The man in front of him has a moustache, the one behind a full chin's worth of hair. He can hear the creak of both of their pairs of shoes, the rattle of their key chains, their breath, his own. They pass through the next pair of doors, solid, then barred, and the next, and the next, pausing each time to wait for the key to slip in and do its work, two openings, two closures. Nothing is said. He thinks how he could die here. Be killed. Start using drugs and do the job himself. Just get old . . . and all of a sudden, how badly he wants what he's not had, all of it, even not knowing what it is! How much he wants to throw the switch, dematerialise, reappear somewhere else or as someone else, anyone. His heart is already fighting to escape his chest when the last set of doors opens on to the wing and the stench and echo of captivity smashes into him. It's like the opening of a furnace door. A wall of heat. They have to push him through.

‘Go on,' says the bearded man behind, ‘go on now, son, this here is a one-way street.'


I'm no good at reading, he tells them when they ask about his needs. Because Education is under-resourced, Ted Kennet comes on the bus to help out, changing twice, week after week.

Smoke? Ted asks as he sits down the first time. Next time he brings a paper bag of assorted sweets,
for God's sake: A for aniseed, B for butterscotch, C for candy twist: it doesn't have to be apple, ball, cat. It can be anything you want and it doesn't even have to start at the beginning and march through to the end. ‘Start where you want!' Ted says. ‘You pick. I'm trying to make it easy for you.'

They work in the back of the Education staff room, sitting under some book shelves that haven't been put up straight.
People keep coming in to get to the stationery cupboard, which has to be unlocked and locked again every time.
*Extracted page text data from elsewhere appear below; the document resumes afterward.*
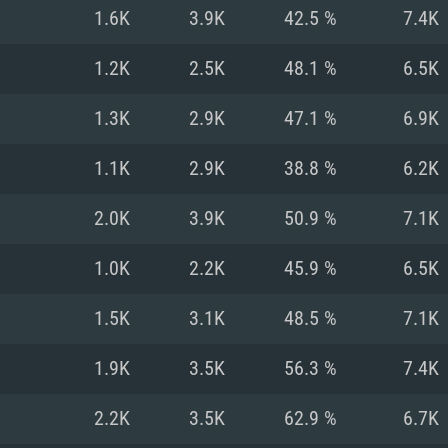
1.6K
3.9K
42.5 %
7.4K
Recomendad
Recomendad
Recomendad
1.2K
2.5K
48.1 %
6.5K
1.3K
2.9K
47.1 %
6.9K
64 bit)
ur 11.0 ou versão
es mais modernas
Sistema Operativo
Sistema Operativo
Sistema Operativo
mais recente
1.1K
2.9K
38.8 %
6.2K
Processador: Intel
Processador: Intel
nimo (Intel Xeon
superior
Processador: Core
2.0K
3.9K
50.9 %
7.1K
Memória: 16 GB
1.0K
2.2K
45.9 %
6.5K
Memória: 16 GB o
Memória: 8 GB
tX 11: AMD Radeon
Placa Gráfica: NV
1.5K
3.1K
48.5 %
7.1K
. Resolução
s drivers mais
Placa Gráfica: Pla
Placa Gráfica: Ra
recentes (não mai
 (Mac),
/ equivalentes
Nvidia GeForce 10
suporte Metal.
AMD (Radeon RX 5
1.9K
3.5K
56.3 %
7.4K
Mac. Resolução
tes com suporte
ou superior
recentes (não ma
.
Network: Internet 
porte Metal.
Resolução mínima
Vulkan.
2.2K
3.5K
62.9 %
6.7K
Network: Internet 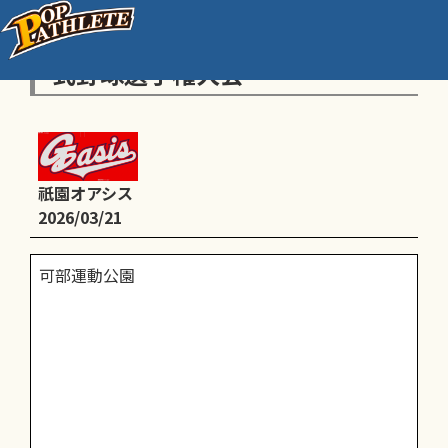
第23回ろうきん杯広島県学童軟
式野球選手権大会
祇園オアシス
2026/03/21
可部運動公園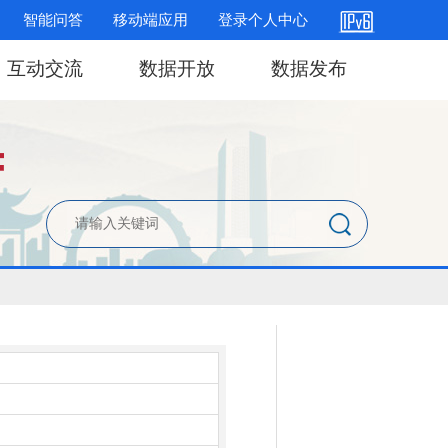
智能问答
移动端应用
登录个人中心
互动交流
数据开放
数据发布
‘Remember, you do want this, even if you sometimes think you don't,' says Ted. If he's not busy with his roll-up machine or his pencils and paper, he sits with his big square hands like dead weights on his knees. The veins in his nose and cheeks are all bust up, the wrinkles on his forehead go up as well as down, cutting it up into squares. His hair is cut short and neat, but most of it has long gone. Simon's never sat as close to someone so old before and every time Ted coughs, he can hear something bubbling in his chest. D for disgusting.
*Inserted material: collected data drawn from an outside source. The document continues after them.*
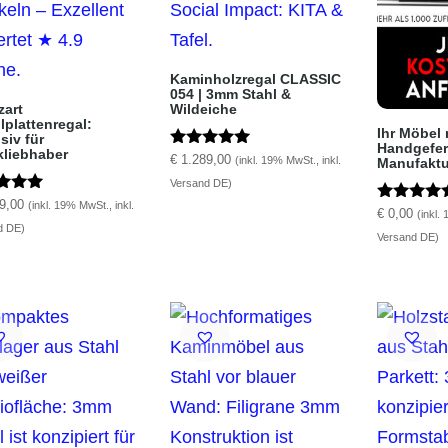
Kaminholzregal CLASSIC
054 | 3mm Stahl &
zart
Wildeiche
lplattenregal:
Ihr Möbel
siv für
Handgefert
kliebhaber
Bewertet mit
€
1.289,00
(inkl. 19% MwSt., inkl.
Manufaktu
5.00
Versand DE)
von 5
tet mit
9,00
(inkl. 19% MwSt., inkl.
Bewertet m
€
0,00
(inkl.
5.00
d DE)
5
Versand DE)
von 5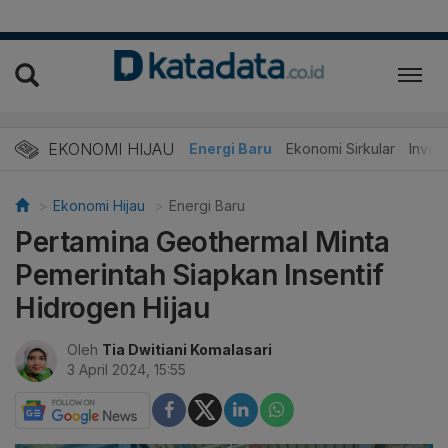
EKONOMI HIJAU
Energi Baru
Ekonomi Sirkular
Invest
Ekonomi Hijau
Energi Baru
Pertamina Geothermal Minta
Pemerintah Siapkan Insentif
Hidrogen Hijau
Oleh
Tia Dwitiani Komalasari
3 April 2024, 15:55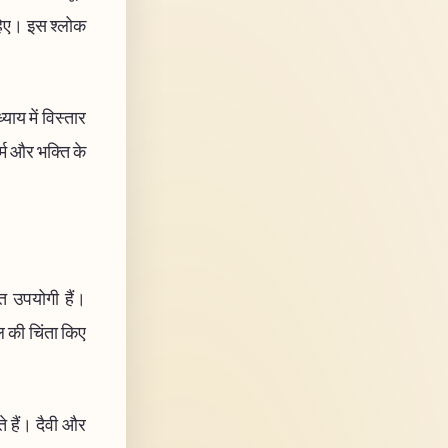
ाहिए। इस श्लोक
ाय में विस्तार
र्म और भक्ति के
त उपयोगी हैं।
ल की चिंता किए
ोते हैं। दैवी और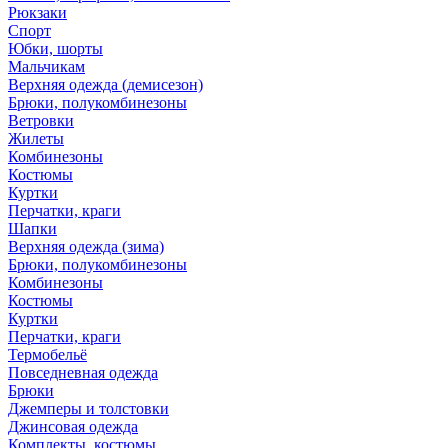
Рюкзаки
Спорт
Юбки, шорты
Мальчикам
Верхняя одежда (демисезон)
Брюки, полукомбинезоны
Ветровки
Жилеты
Комбинезоны
Костюмы
Куртки
Перчатки, краги
Шапки
Верхняя одежда (зима)
Брюки, полукомбинезоны
Комбинезоны
Костюмы
Куртки
Перчатки, краги
Термобельё
Повседневная одежда
Брюки
Джемперы и толстовки
Джинсовая одежда
Комплекты, костюмы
Sometimes he loses patience. A for aggro. B for bastard. C for cunt.

‘G for get on with it. I don't give up easily,' Ted says.
According to him, reading is one hand (he lifts it, shows the palm, carved by lines into an elaborate hieroglyph) and writing
is the other. Without them you'd be having to open doors with your teeth and toes. ‘You've got a mind,' he says. ‘Use it.'

Simon notes that Ted isn't well, and they don't pay him. He's impressed, though he won't fool himself that Ted's kindness is entirely personal to him because he also knows he's lost his wife and doesn't want to stay in and mope. And then again, it's clear that Ted is of the type that needs to do good. He's already put in thirty years as a UCAAT shop steward. You should have joined, he says. Might have made a difference, who knows? He believes in the two Rs, Rights and Wrongs. Illiteracy is a wrong on a par with being cut off from the electricity.